Global hemodynamics at baseline and post-TAVR in patient #21. (a) LV workload, LV and ascending aorta pressures; (b) Changes in computed coronary flowrate for LAD, LCX, and RCA branches pre- and post-TAVR. Abbreviations: LV, left ventricle; TAVR, transcatheter aortic valve replacement.

Figure 4

Local hemodynamics at baseline and post-TAVR (N = 26). (a) LCC neo-sinus stasis volume; (b) RCC neo-sinus stasis volume; (c) NCC neo-sinus stasis volume; (d) Total neo-sinus stasis volume; (e) Distributions of calcium volume per leaflet and blood stasis volume per leaflet pre- and post-TAVR. Abbreviations: LCC, left coronary cusp; NCC, noncoronary cusp; RCC, right coronary cusp; TAVR, transcatheter aortic valve replacement.

Figure 5

Local hemodynamics at baseline and post-TAVR (N = 26). (a) LAD peak diastolic flow; (b) LAD peak systolic flow; (c) LCX peak diastolic flow; (d) LCX peak systolic flow; (e) RCA peak diastolic flow; (f) RCA peak systolic flow. Abbreviation: TAVR, transcatheter aortic valve replacement.

Figure 6

Global hemodynamics at baseline and post-TAVR (N = 26). (a) LV workload; (b) Aortic valve mean pressure gradient; (c) Ejection fraction; (d) Box plots comparing LV workload and clinical parameters pre- and post-TAVR. Abbreviations: LV, left ventricle; TAVR, transcatheter aortic valve replacement.

Figure 7

Correlation analysis between calcium volume of the leaflets and hemodynamic parameters (local and global) (N = 26). (a) Scatter plot of NCC calcium volume vs. LCC blood stasis volume (post-TAVR); (b) Scatter plot of NCC calcium volume vs. commissural misalignment (post-TAVR); (c) Scatter plot of NCC calcium volume vs. RCC blood stasis volume (pre-TAVR); (d) Scatter plot of total calcium volume vs. coronary resistance (pre-TAVR); (e) Scatter plot of total calcium volume vs.
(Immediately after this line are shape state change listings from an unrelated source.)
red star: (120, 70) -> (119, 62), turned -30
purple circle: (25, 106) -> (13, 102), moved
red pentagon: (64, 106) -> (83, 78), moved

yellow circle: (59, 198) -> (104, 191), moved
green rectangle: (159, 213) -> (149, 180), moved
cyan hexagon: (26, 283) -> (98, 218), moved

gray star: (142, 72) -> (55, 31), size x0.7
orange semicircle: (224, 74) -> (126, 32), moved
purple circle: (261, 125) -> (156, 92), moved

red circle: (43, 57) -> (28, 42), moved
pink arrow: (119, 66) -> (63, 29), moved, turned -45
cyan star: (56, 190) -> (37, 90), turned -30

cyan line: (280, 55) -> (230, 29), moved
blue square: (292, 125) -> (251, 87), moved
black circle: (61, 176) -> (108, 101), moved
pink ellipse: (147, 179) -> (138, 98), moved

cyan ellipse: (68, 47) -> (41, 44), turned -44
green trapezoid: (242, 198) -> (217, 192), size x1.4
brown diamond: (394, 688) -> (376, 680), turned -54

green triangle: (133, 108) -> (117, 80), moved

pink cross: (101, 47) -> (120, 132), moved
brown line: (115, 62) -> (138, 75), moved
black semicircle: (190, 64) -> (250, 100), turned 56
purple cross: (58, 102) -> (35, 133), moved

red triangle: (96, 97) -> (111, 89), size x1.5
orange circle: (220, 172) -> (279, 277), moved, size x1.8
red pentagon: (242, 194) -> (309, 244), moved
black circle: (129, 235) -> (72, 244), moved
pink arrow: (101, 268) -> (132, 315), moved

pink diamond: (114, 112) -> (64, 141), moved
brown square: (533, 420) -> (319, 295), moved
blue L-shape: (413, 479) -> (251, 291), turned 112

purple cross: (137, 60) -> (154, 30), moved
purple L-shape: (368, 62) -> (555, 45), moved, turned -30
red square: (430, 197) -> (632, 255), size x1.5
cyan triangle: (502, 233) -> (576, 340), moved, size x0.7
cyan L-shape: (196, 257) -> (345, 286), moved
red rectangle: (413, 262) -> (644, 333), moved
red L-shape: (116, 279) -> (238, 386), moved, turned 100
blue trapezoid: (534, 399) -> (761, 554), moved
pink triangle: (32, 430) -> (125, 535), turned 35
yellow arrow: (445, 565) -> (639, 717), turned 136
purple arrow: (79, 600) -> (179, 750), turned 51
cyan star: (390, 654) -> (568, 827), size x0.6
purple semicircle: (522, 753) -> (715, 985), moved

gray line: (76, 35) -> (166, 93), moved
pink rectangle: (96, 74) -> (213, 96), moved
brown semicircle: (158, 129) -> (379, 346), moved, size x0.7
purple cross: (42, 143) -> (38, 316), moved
NCC blood stasis volume (pre-TAVR); (f) Scatter plot of total calcium volume vs. total blood stasis volume (pre-TAVR); (g) Scatter plot of RCC calcium volume vs. LV load (pre-TAVR); (h) Scatter plot of RCC calcium volume vs. LV load (post-TAVR); (i) Box plots comparing blood stasis volume changes after TAVR per leaflet for all patients. Abbreviations: LCC, left coronary cusp; LV, left ventricle; NCC, noncoronary cusp; RCC, right coronary cusp; TAVR, transcatheter aortic valve replacement.

Figure 8

TAVR and the challenge of reducing the risk of leaflet thrombosis and coronary plaque progression over time.